My rough Collie has shed more this year than I have ever seen. All the undercoat is gone. And still he keeps shedding. I could vacuum twice a day. I am amazed that I have dogs left, there has been so much fluff on my floors. Don't worry, just keep brushing and vacuuming


----------



## Cpc1972 (Feb 23, 2015)

Speaking of shedding anyone have a recommendation for fur that is so fine a brush doesn't grab it. We have a slicker and a pin brush but they don't pick up the fur.


----------



## Mom Fischer (Dec 3, 2014)

Nolefan thanks!! I think by your description Lucy has a very identical type coat to your Golden. Very little under coat and short top coat ( is that guard coat?)

I figured it was normal but our springer hardly ever shed a ton just same amount not always so I thought I would check!


----------



## nolefan (Nov 6, 2009)

Cpc1972 said:


> Speaking of shedding anyone have a recommendation for fur that is so fine a brush doesn't grab it. We have a slicker and a pin brush but they don't pick up the fur.

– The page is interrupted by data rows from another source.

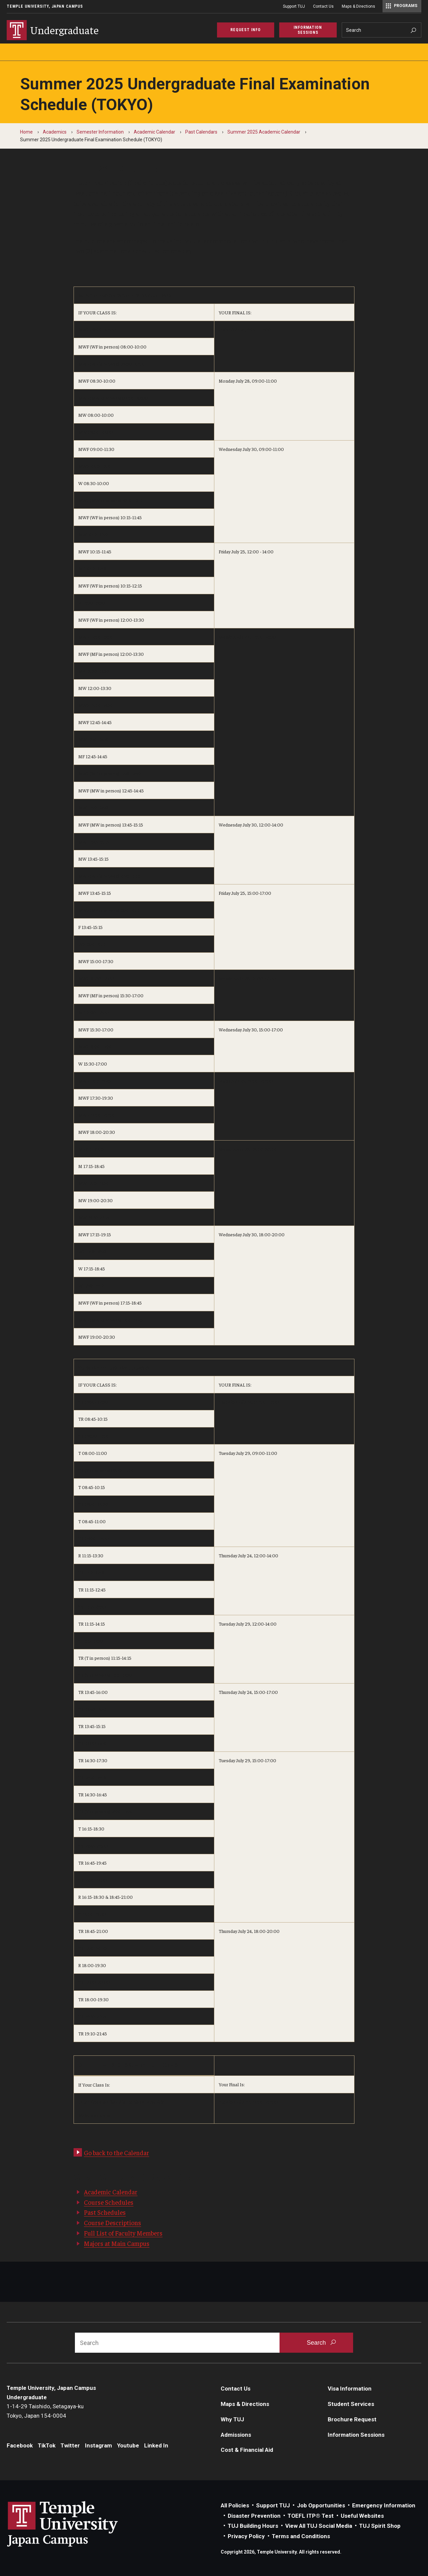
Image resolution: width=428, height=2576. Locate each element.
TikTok (47, 2445)
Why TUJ (232, 2419)
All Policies (235, 2505)
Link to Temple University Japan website (73, 2523)
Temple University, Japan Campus (45, 6)
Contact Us (323, 6)
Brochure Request (352, 2419)
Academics (55, 132)
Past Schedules (105, 2212)
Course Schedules (108, 2202)
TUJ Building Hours (253, 2525)
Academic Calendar (154, 132)
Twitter (70, 2445)
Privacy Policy (246, 2536)
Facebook (20, 2445)
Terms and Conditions (301, 2536)
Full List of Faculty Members (123, 2233)
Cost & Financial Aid (247, 2449)
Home (26, 132)
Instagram (98, 2445)
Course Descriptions (112, 2222)
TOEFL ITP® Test (311, 2515)
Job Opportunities (321, 2505)
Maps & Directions (358, 6)
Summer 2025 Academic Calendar (263, 132)
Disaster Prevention (254, 2515)
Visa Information (349, 2388)
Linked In (156, 2445)
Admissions (236, 2434)
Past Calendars (201, 132)
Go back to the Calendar (116, 2153)
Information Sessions (356, 2434)
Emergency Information (383, 2505)
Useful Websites (362, 2515)
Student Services (351, 2404)
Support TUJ (294, 6)
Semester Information (100, 132)
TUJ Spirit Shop (380, 2525)
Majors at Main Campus (116, 2243)
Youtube (128, 2445)
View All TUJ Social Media (318, 2525)
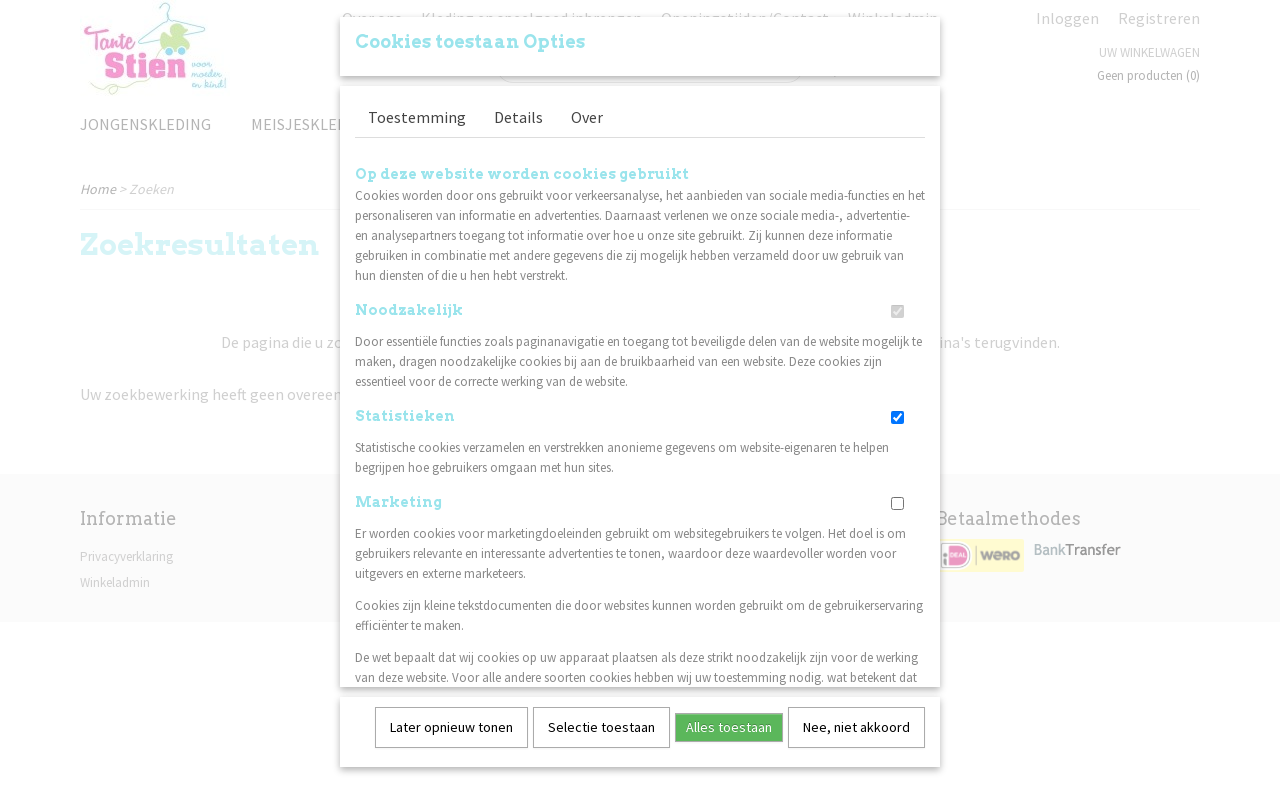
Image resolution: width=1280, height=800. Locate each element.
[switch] (897, 304)
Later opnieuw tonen (451, 720)
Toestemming (417, 110)
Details (518, 110)
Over (587, 110)
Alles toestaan (729, 720)
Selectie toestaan (601, 720)
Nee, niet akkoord (856, 720)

Ellie has straight hair and I can run a fine tooth comb through her coat (sort of laying on it's side, not perpendicular) and I can always get some undercoat with it. I make sure there are no snarls and also comb my collie with it.


----------



## Cpc1972 (Feb 23, 2015)

nolefan said:


> Ellie has straight hair and I can run a fine tooth comb through her coat (sort of laying on it's side, not perpendicular) and I can always get some undercoat with it. I make sure there are no snarls and also comb my collie with it.


Thanks I will pass that on to my mom.


----------